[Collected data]
+--

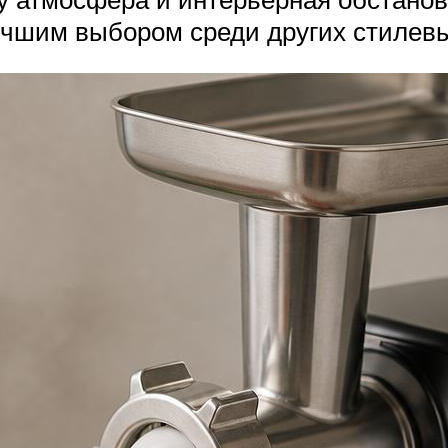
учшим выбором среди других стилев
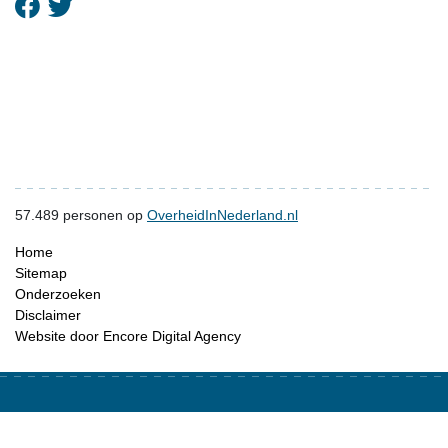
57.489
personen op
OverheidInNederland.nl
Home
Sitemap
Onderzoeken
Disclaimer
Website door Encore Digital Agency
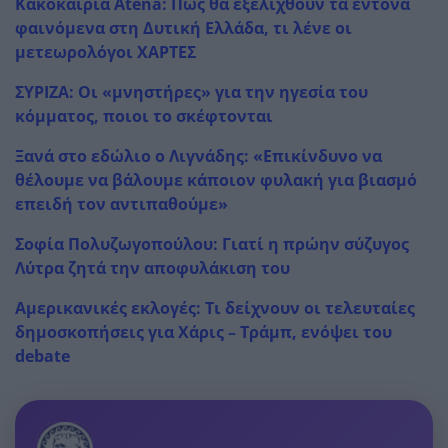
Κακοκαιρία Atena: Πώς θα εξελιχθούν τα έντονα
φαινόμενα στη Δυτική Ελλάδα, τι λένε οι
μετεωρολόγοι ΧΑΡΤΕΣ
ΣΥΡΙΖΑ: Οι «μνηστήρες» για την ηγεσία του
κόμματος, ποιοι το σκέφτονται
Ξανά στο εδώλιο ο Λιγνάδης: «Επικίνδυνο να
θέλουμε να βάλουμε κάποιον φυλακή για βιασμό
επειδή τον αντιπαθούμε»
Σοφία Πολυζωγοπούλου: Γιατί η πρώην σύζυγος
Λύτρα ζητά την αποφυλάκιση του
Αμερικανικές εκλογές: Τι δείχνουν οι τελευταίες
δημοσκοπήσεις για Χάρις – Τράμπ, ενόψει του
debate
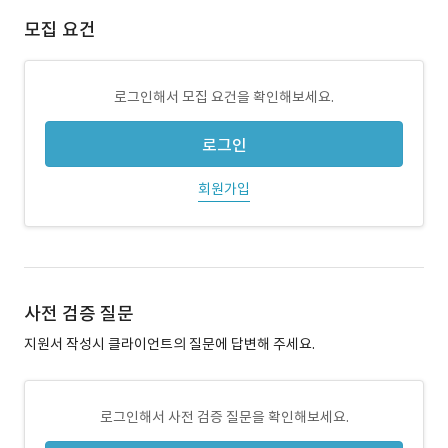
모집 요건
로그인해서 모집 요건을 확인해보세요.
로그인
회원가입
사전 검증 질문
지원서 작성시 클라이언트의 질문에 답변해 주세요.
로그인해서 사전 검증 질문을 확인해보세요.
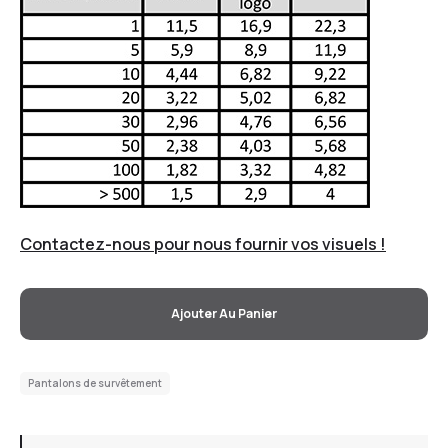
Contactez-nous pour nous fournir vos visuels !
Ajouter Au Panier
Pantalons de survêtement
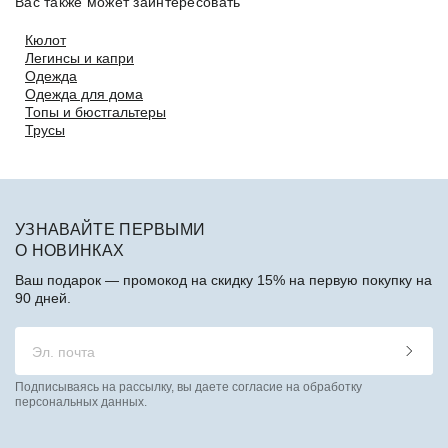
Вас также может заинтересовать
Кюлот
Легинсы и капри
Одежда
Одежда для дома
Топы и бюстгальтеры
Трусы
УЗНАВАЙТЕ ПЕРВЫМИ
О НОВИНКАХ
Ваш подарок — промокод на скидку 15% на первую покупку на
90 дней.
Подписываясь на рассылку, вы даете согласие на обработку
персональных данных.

+--

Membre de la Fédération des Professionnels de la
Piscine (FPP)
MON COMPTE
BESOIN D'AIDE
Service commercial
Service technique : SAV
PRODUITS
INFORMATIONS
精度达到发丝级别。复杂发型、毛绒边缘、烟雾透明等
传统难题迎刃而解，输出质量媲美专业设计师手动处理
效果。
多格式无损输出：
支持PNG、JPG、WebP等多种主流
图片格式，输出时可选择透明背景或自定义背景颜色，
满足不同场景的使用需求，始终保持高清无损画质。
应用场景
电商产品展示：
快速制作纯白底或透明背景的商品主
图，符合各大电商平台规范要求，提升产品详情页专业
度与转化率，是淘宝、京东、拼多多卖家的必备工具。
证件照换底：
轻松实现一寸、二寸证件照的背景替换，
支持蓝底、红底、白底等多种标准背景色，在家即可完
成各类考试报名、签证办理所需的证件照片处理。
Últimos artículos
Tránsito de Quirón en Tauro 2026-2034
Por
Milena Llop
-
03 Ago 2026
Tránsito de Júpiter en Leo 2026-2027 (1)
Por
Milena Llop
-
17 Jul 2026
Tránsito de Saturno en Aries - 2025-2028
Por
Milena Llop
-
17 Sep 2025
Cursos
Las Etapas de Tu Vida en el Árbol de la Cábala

+--

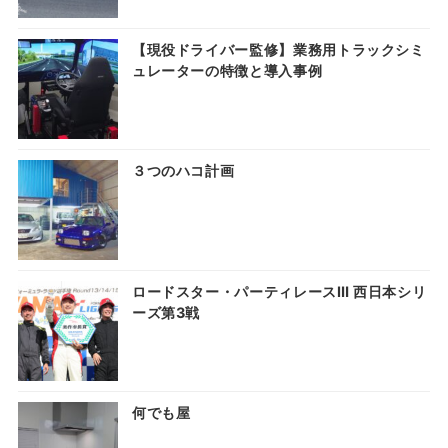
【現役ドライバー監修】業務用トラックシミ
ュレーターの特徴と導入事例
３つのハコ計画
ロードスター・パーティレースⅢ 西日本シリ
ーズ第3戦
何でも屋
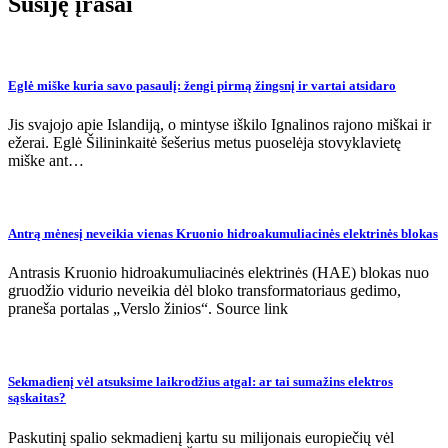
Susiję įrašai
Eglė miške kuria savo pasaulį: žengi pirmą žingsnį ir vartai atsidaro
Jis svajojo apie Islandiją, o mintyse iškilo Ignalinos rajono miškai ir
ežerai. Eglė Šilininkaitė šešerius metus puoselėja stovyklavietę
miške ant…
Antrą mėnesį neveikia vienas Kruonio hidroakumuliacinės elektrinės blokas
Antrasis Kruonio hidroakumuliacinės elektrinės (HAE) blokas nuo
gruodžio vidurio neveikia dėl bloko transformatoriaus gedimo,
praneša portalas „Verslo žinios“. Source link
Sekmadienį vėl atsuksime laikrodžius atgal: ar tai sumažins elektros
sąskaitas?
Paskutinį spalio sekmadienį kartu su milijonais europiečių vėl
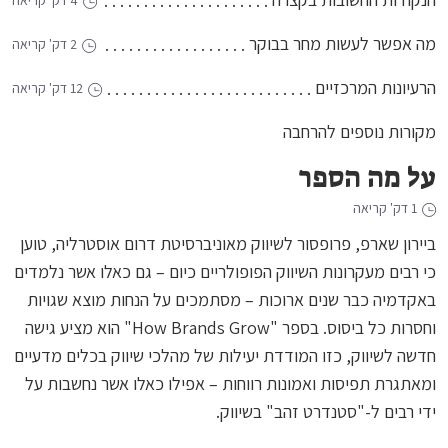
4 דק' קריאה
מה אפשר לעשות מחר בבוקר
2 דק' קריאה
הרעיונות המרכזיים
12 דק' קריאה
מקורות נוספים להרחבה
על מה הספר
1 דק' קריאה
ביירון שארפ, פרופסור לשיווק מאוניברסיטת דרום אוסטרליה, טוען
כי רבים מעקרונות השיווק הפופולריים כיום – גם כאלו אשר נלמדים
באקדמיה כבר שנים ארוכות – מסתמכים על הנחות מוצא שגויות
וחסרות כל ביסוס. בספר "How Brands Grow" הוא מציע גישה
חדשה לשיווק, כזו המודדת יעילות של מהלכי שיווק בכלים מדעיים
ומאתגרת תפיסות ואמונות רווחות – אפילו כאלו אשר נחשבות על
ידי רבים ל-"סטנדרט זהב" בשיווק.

+--

• Directions for this task:
Whenever a line in the records above contains the string "hidroakumuliacinės", copy that line.

• Exercise response:
Antrą mėnesį neveikia vienas Kruonio hidroakumuliacinės elektrinės blokas
Antrasis Kruonio hidroakumuliacinės elektrinės (HAE) blokas nuo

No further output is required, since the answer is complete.